Second, NLP's scaling playbook transferred to vision wholesale. MAE brought BERT's "fill in the blanks" to images (mask most patches and reconstruct them), the DINO line built self-supervised visual representations, SAM ("segment anything") uses a ViT-H image encoder, and generative backbones switched from U-Net to Transformers (DiT — the foundation of the Sora / Stable Diffusion 3 lineage).

Third, methodology. It turned "inductive bias vs data scale" from a philosophical slogan into a measurable experiment, and "less hand design, more data and compute" became the field's default direction thereafter.

Limitations and criticism

Data hunger, and JFT-300M is private: ordinary labs could neither afford nor reproduce the original recipe. But DeiT (December 2020, Meta) promptly showed that with strong data augmentation + knowledge distillation, ViT trains well on ImageNet-1k alone — suggesting "300M images required" was partly just missing training tricks.
The quadratic cost didn't disappear — patches only hide it: raise the resolution and the patch count, and attention costs blow up again, hurting dense high-resolution tasks like detection and segmentation. Swin Transformer (2021) brought CNN-style priors back — local windows plus a hierarchy — to win those tasks. Somewhat ironic.
Did the architecture win, or did scale and recipe? ConvNeXt (2022) modernized the ResNet's training recipe and matched Swin, suggesting the Transformer architecture itself may not be strictly necessary; the debate is still open.
Coverage and an engineering scar: the original paper only did classification, and the learned position embeddings are tied to the training resolution — changing resolution requires an interpolation patch-up, which is not elegant.

The essentials

① In one line: cut the image into 16×16 patches as "words" and feed a standard Transformer, unchanged; with enough pretraining data, carrying no visual priors turns out stronger.

② The pain: vision was CNN-monopolized; earlier attention attempts either mixed in convolutions or ran slowly; per-pixel attention is ruled out by quadratic cost.

③ Mechanism one: patch embeddings — (224/16)² = 196 patches, each linearly projected to a vector, + position embeddings + a [CLS] token; sequence length drops from 50,000 to 196.

④ Mechanism two: strip out the CNN's locality/translation/hierarchy priors and buy them back with large-scale pretraining — lose at 1.3M images, tie at 14M, overtake at 300M.

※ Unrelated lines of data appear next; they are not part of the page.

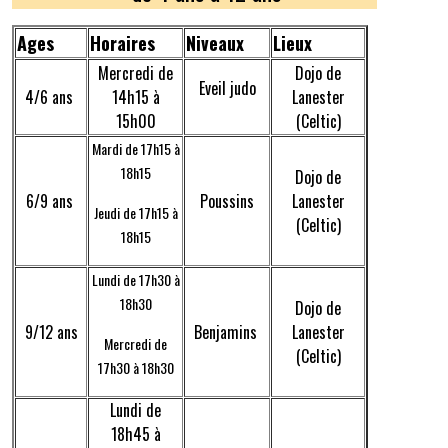
Ages
Horaires
Niveaux
Lieux
Mercredi de
Dojo de
Eveil judo
4/6 ans
14h15 à
Lanester
15h00
(Celtic)
Mardi de 17h15 à
18h15
Dojo de
6/9 ans
Poussins
Lanester
Jeudi de 17h15 à
(Celtic)
18h15
Lundi de 17h30 à
18h30
Dojo de
9/12 ans
Benjamins
Lanester
Mercredi de
(Celtic)
17h30 à 18h30
Lundi de
18h45 à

⑤ Results: ViT-H/14 hits 88.55% on ImageNet, beating the strongest CNNs; ViT-L/16 overtakes BiT-L with roughly 1/15 the pretraining compute; the public-data recipe reaches 85.30%.

⑥ The model grows its own habits — low layers mix local-looking and global-looking heads — so priors need not be welded in; data can teach them.

⑦ Impact: one architecture for vision and language; CLIP / MAE / DINO / SAM / DiT all stand on it — the eyes of multimodal models.

⑧ Limits: fails on small data (DeiT later fixed this with tricks); quadratic cost at high resolution (Swin reinvited the priors); ConvNeXt questions whether the architecture was even necessary.